AHC: Defeat the United Kingdom

Sabot Cat

Banned
In our timeline, and most plausible alternate histories I know of, the United Kingdom is a nigh indefeasible ocean of stability. Central Power victory? It will only be because they didn't get involved, and even if they did, they won't be pressured into negative treaty terms. Fascists taking over Europe? The UK will stay strong. Did the Soviet Union just swoop into Western Europe? Well, have no fear, Britain will be a bastion of capitalism for the rest of that timeline's duration. Did the United States and Soviet Union nuke each other over Cuba? The UK will not only survive, but thrive (I'm looking at you, Resurrection Day).

I think it's difficult, but I don't think the United Kingdom is invincible or incapable of making disastrous choices. Henceforth, the parameters of this alternate history challenge are generally that the United Kingdom suffers a massive defeat in the 20th Century to another country or coalition of countries, with these conditions:

1) The United Kingdom loses internal territory or is otherwise balkanized, and dispossessed from pretty much all of its colonial holdings.

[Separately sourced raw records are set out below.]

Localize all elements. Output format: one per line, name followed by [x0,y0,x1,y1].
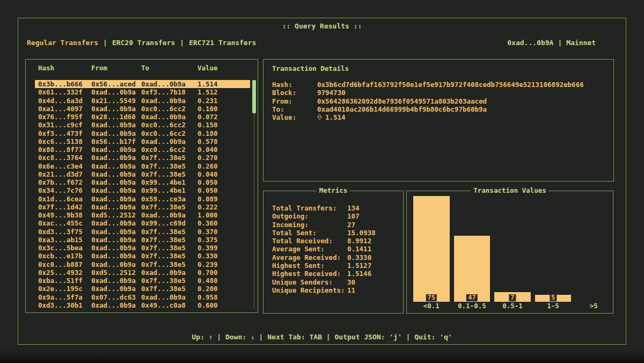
table-row[interactable]: 0xc0...b8870xad...0b9a0x7f...38e50.239 [35,260,250,268]
detail-field: Block:9794730 [272,89,605,97]
table-row[interactable]: 0x2e...195c0xad...0b9a0x7f...38e50.200 [35,285,250,293]
table-row[interactable]: 0xc8...37640xad...0b9a0x7f...38e50.270 [35,154,250,162]
tab-erc20-transfers[interactable]: ERC20 Transfers [112,39,175,47]
window-edge-shade [0,349,644,363]
table-row[interactable]: 0xd3...30b10xad...0b9a0x49...c0a80.600 [35,301,250,309]
table-row[interactable]: 0x3c...5bea0xad...0b9a0x7f...38e50.399 [35,244,250,252]
metric-row: Total Received:8.9912 [272,237,396,245]
eth-diamond-icon [317,113,322,122]
tab-erc721-transfers[interactable]: ERC721 Transfers [189,39,256,47]
metric-row: Total Transfers:134 [272,204,396,212]
table-row[interactable]: 0xba...51ff0xad...0b9a0x7f...38e50.480 [35,277,250,285]
table-cell: 0xad...0b9a [91,170,141,178]
table-cell: 0xad...0b9a [91,219,141,227]
table-row[interactable]: 0xac...455c0xad...0b9a0x99...c69d0.360 [35,219,250,227]
table-cell: 0xad...0b9a [91,228,141,236]
metric-label: Average Received: [272,253,347,262]
table-cell: 0xf3...7b18 [141,88,197,96]
detail-label: Block: [272,89,317,97]
metric-value: 8.9912 [347,237,396,245]
table-cell: 0xad...0b9a [91,195,141,203]
table-row[interactable]: 0x31...c9cf0xad...0b9a0xc0...6cc20.150 [35,121,250,129]
table-row[interactable]: 0x76...f95f0x28...1d600xad...0b9a0.072 [35,113,250,121]
chart-x-label: 0.5-1 [494,302,531,310]
table-cell: 0.958 [197,293,250,301]
metric-value: 1.5146 [347,270,396,278]
transfer-list: 0x3b...b6660x56...aced0xad...0b9a1.5140x… [35,80,250,309]
table-cell: 0xad...0b9a [141,80,197,88]
table-cell: 0x49...9b38 [35,211,91,219]
table-cell: 0xcb...e17b [35,252,91,260]
column-header: From [91,64,141,72]
table-cell: 0x3c...5bea [35,244,91,252]
table-row[interactable]: 0x25...49320xd5...25120xad...0b9a0.700 [35,268,250,277]
table-row[interactable]: 0x7f...1d420xad...0b9a0x7f...38e50.222 [35,203,250,211]
table-row[interactable]: 0x21...d3d70xad...0b9a0x7f...38e50.040 [35,170,250,178]
table-row[interactable]: 0xa3...ab150xad...0b9a0x7f...38e50.375 [35,236,250,244]
metric-row: Highest Received:1.5146 [272,270,396,278]
table-cell: 0x61...332f [35,88,91,96]
table-row[interactable]: 0x3b...b6660x56...aced0xad...0b9a1.514 [35,80,250,88]
table-cell: 0xad...0b9a [91,203,141,211]
table-cell: 0xad...0b9a [91,301,141,309]
table-row[interactable]: 0xd3...3f750xad...0b9a0x7f...38e50.370 [35,228,250,236]
table-row[interactable]: 0x49...9b380xd5...25120xad...0b9a1.000 [35,211,250,219]
column-header: Hash [35,64,91,72]
detail-value: 1.514 [317,113,605,121]
table-cell: 1.512 [197,88,250,96]
table-cell: 0.050 [197,178,250,186]
table-cell: 0x7f...38e5 [141,252,197,260]
table-row[interactable]: 0x1d...6cea0xad...0b9a0x59...ce3a0.089 [35,195,250,203]
table-cell: 0x3b...b666 [35,80,91,88]
metric-row: Total Sent:15.0938 [272,229,396,237]
table-cell: 0.072 [197,113,250,121]
table-row[interactable]: 0x88...8f770xad...0b9a0xc0...6cc20.040 [35,146,250,154]
up-hint-label: Up: [192,333,204,341]
metric-label: Average Sent: [272,245,347,253]
detail-label: To: [272,105,317,113]
table-row[interactable]: 0xf3...473f0xad...0b9a0xc0...6cc20.180 [35,129,250,137]
metric-label: Outgoing: [272,212,347,220]
metric-value: 107 [347,212,396,220]
table-cell: 0x25...4932 [35,268,91,277]
table-row[interactable]: 0x4d...6a3d0x21...55490xad...0b9a0.231 [35,97,250,105]
table-cell: 1.514 [197,80,250,88]
chart-slot: 70.5-1 [494,194,531,310]
tab-regular-transfers[interactable]: Regular Transfers [27,39,98,47]
scrollbar-thumb[interactable] [252,80,256,113]
table-row[interactable]: 0x34...7c760xad...0b9a0x99...4be10.050 [35,186,250,194]
table-row[interactable]: 0xc6...51380x56...b17f0xad...0b9a0.578 [35,137,250,146]
table-cell: 0xad...0b9a [91,260,141,268]
table-cell: 0x7f...38e5 [141,244,197,252]
detail-field: Hash:0x3b6cd7d6bfaf163792f50e1ef5e917b97… [272,81,605,89]
table-row[interactable]: 0xcb...e17b0xad...0b9a0x7f...38e50.330 [35,252,250,260]
table-row[interactable]: 0x6e...c3e40xad...0b9a0x7f...38e50.260 [35,162,250,170]
metric-row: Incoming:27 [272,221,396,229]
table-cell: 0x99...4be1 [141,186,197,194]
table-cell: 0.180 [197,129,250,137]
table-cell: 0x59...ce3a [141,195,197,203]
scrollbar-track[interactable] [254,80,254,308]
detail-field: To:0xad4010ac206b14d66999b4bf9b80c6bc97b… [272,105,605,113]
metric-value: 1.5127 [347,262,396,270]
table-row[interactable]: 0x7b...f6720xad...0b9a0x99...4be10.050 [35,178,250,186]
table-cell: 0.200 [197,285,250,293]
hint-separator: | [217,333,221,341]
table-row[interactable]: 0x9a...5f7a0x07...dc630xad...0b9a0.958 [35,293,250,301]
table-cell: 0xad...0b9a [91,105,141,113]
table-cell: 0x7f...38e5 [141,260,197,268]
table-cell: 0.100 [197,105,250,113]
table-cell: 0.700 [197,268,250,277]
table-cell: 0x56...b17f [91,137,141,146]
metric-label: Incoming: [272,221,347,229]
table-cell: 0x49...c0a8 [141,301,197,309]
table-cell: 0x7f...38e5 [141,285,197,293]
table-cell: 0xd5...2512 [91,268,141,277]
table-row[interactable]: 0xa1...40970xad...0b9a0xc0...6cc20.100 [35,105,250,113]
table-row[interactable]: 0x61...332f0xad...0b9a0xf3...7b181.512 [35,88,250,96]
table-cell: 0xa3...ab15 [35,236,91,244]
metric-label: Total Sent: [272,229,347,237]
details-fields: Hash:0x3b6cd7d6bfaf163792f50e1ef5e917b97… [272,81,605,121]
table-cell: 0x1d...6cea [35,195,91,203]
table-cell: 0x56...aced [91,80,141,88]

2) The British Royal Family abdicates, or are otherwise deprecated from their status as head of state.

3) The Church of England is legally disestablished, although it can exist privately.

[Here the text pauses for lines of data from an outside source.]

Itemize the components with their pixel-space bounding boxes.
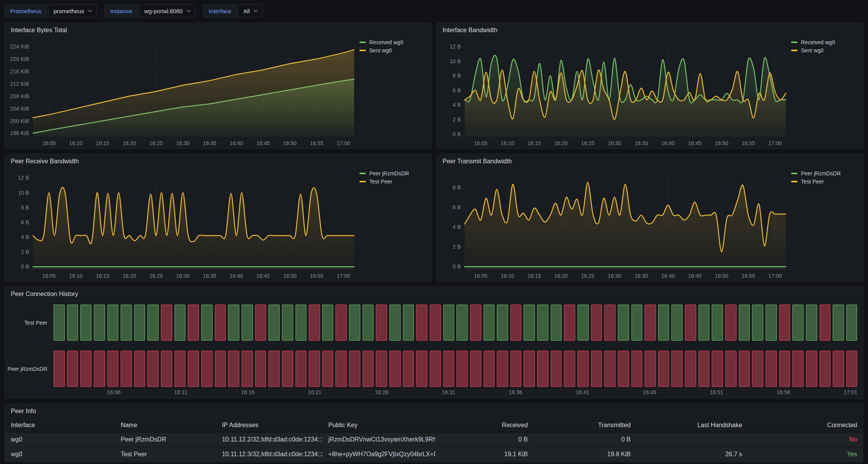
state-bar[interactable] — [578, 351, 589, 387]
state-bar[interactable] — [322, 305, 334, 341]
column-header[interactable]: Transmitted — [534, 419, 636, 432]
legend-item[interactable]: Sent wg0 — [360, 47, 427, 54]
panel-title[interactable]: Peer Connection History — [11, 291, 78, 298]
legend-item[interactable]: Sent wg0 — [791, 47, 858, 54]
state-bar[interactable] — [645, 351, 656, 387]
state-bar[interactable] — [175, 351, 186, 387]
state-bar[interactable] — [296, 305, 307, 341]
state-bar[interactable] — [766, 305, 777, 341]
state-bar[interactable] — [551, 351, 562, 387]
state-bar[interactable] — [188, 351, 199, 387]
state-bar[interactable] — [376, 351, 387, 387]
panel-title[interactable]: Peer Transmit Bandwidth — [443, 158, 512, 165]
chart-canvas[interactable]: 0 B2 B4 B6 B8 B16:0516:1016:1516:2016:25… — [437, 169, 791, 281]
state-bar[interactable] — [80, 305, 92, 341]
state-bar[interactable] — [456, 351, 468, 387]
state-bar[interactable] — [792, 305, 804, 341]
state-bar[interactable] — [699, 351, 710, 387]
state-bar[interactable] — [94, 305, 105, 341]
state-bar[interactable] — [107, 305, 119, 341]
state-bar[interactable] — [497, 305, 508, 341]
state-bar[interactable] — [134, 305, 145, 341]
state-bar[interactable] — [215, 305, 226, 341]
state-bar[interactable] — [282, 351, 293, 387]
state-bar[interactable] — [685, 351, 696, 387]
state-bar[interactable] — [631, 305, 643, 341]
state-bar[interactable] — [121, 351, 132, 387]
state-bar[interactable] — [147, 351, 159, 387]
state-bar[interactable] — [564, 305, 575, 341]
state-bar[interactable] — [430, 305, 441, 341]
state-bar[interactable] — [268, 305, 280, 341]
state-bar[interactable] — [618, 305, 629, 341]
state-bar[interactable] — [551, 305, 562, 341]
state-bar[interactable] — [389, 305, 401, 341]
variable-value-dropdown[interactable]: wg-portal:8080 — [139, 4, 195, 17]
state-bar[interactable] — [161, 305, 172, 341]
state-bar[interactable] — [524, 351, 535, 387]
state-bar[interactable] — [645, 305, 656, 341]
state-bar[interactable] — [470, 305, 481, 341]
state-bar[interactable] — [846, 305, 858, 341]
state-bar[interactable] — [443, 305, 455, 341]
state-bar[interactable] — [242, 351, 253, 387]
state-bar[interactable] — [161, 351, 172, 387]
panel-title[interactable]: Peer Receive Bandwidth — [11, 158, 79, 165]
state-bar[interactable] — [510, 351, 522, 387]
state-bar[interactable] — [188, 305, 199, 341]
state-bar[interactable] — [67, 351, 78, 387]
state-bar[interactable] — [671, 351, 683, 387]
column-header[interactable]: Name — [115, 419, 216, 432]
state-bar[interactable] — [792, 351, 804, 387]
column-header[interactable]: Interface — [5, 419, 115, 432]
state-bar[interactable] — [537, 305, 548, 341]
legend-item[interactable]: Test Peer — [791, 178, 858, 185]
state-bar[interactable] — [806, 305, 817, 341]
state-bar[interactable] — [94, 351, 105, 387]
panel-title[interactable]: Interface Bandwidth — [443, 27, 497, 34]
state-bar[interactable] — [349, 305, 360, 341]
state-bar[interactable] — [578, 305, 589, 341]
state-bar[interactable] — [658, 305, 669, 341]
state-bar[interactable] — [443, 351, 455, 387]
state-bar[interactable] — [54, 305, 65, 341]
state-bar[interactable] — [752, 305, 763, 341]
chart-canvas[interactable]: 0 B2 B4 B6 B8 B10 B12 B16:0516:1016:1516… — [437, 38, 791, 149]
state-bar[interactable] — [147, 305, 159, 341]
state-bar[interactable] — [524, 305, 535, 341]
state-bar[interactable] — [537, 351, 548, 387]
column-header[interactable]: IP Addresses — [216, 419, 322, 432]
variable-value-dropdown[interactable]: All — [238, 4, 263, 17]
state-bar[interactable] — [456, 305, 468, 341]
state-bar[interactable] — [335, 351, 347, 387]
state-bar[interactable] — [591, 305, 602, 341]
column-header[interactable]: Last Handshake — [636, 419, 748, 432]
state-bar[interactable] — [134, 351, 145, 387]
state-bar[interactable] — [335, 305, 347, 341]
time-series-chart[interactable]: 0 B2 B4 B6 B8 B16:0516:1016:1516:2016:25… — [437, 169, 791, 281]
state-bar[interactable] — [67, 305, 78, 341]
state-bar[interactable] — [497, 351, 508, 387]
state-bar[interactable] — [389, 351, 401, 387]
state-bar[interactable] — [739, 305, 750, 341]
state-bar[interactable] — [779, 305, 790, 341]
state-bar[interactable] — [604, 351, 616, 387]
state-bar[interactable] — [107, 351, 119, 387]
state-bar[interactable] — [470, 351, 481, 387]
state-bar[interactable] — [739, 351, 750, 387]
state-bar[interactable] — [296, 351, 307, 387]
state-bar[interactable] — [591, 351, 602, 387]
legend-item[interactable]: Received wg0 — [360, 39, 427, 45]
state-bar[interactable] — [752, 351, 763, 387]
state-bar[interactable] — [685, 305, 696, 341]
panel-title[interactable]: Peer Info — [11, 408, 36, 415]
state-bar[interactable] — [618, 351, 629, 387]
state-bar[interactable] — [363, 305, 374, 341]
state-bar[interactable] — [671, 305, 683, 341]
state-bar[interactable] — [416, 351, 427, 387]
state-bar[interactable] — [376, 305, 387, 341]
state-bar[interactable] — [820, 351, 831, 387]
state-bar[interactable] — [54, 351, 65, 387]
chart-canvas[interactable]: 196 KiB200 KiB204 KiB208 KiB212 KiB216 K… — [5, 38, 360, 149]
state-bar[interactable] — [766, 351, 777, 387]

4) A new constitution or basic law is adapted that restricts their ability to raise an army or reverse the changes incurred from its loss.

You are allowed up to two nuclear bombings, but if you can figure out a way to do it without any that would be neat. I'm essentially looking for the British Empire to suffer as severe of a loss as the German Empire in World War I or the Japanese Empire in World War II.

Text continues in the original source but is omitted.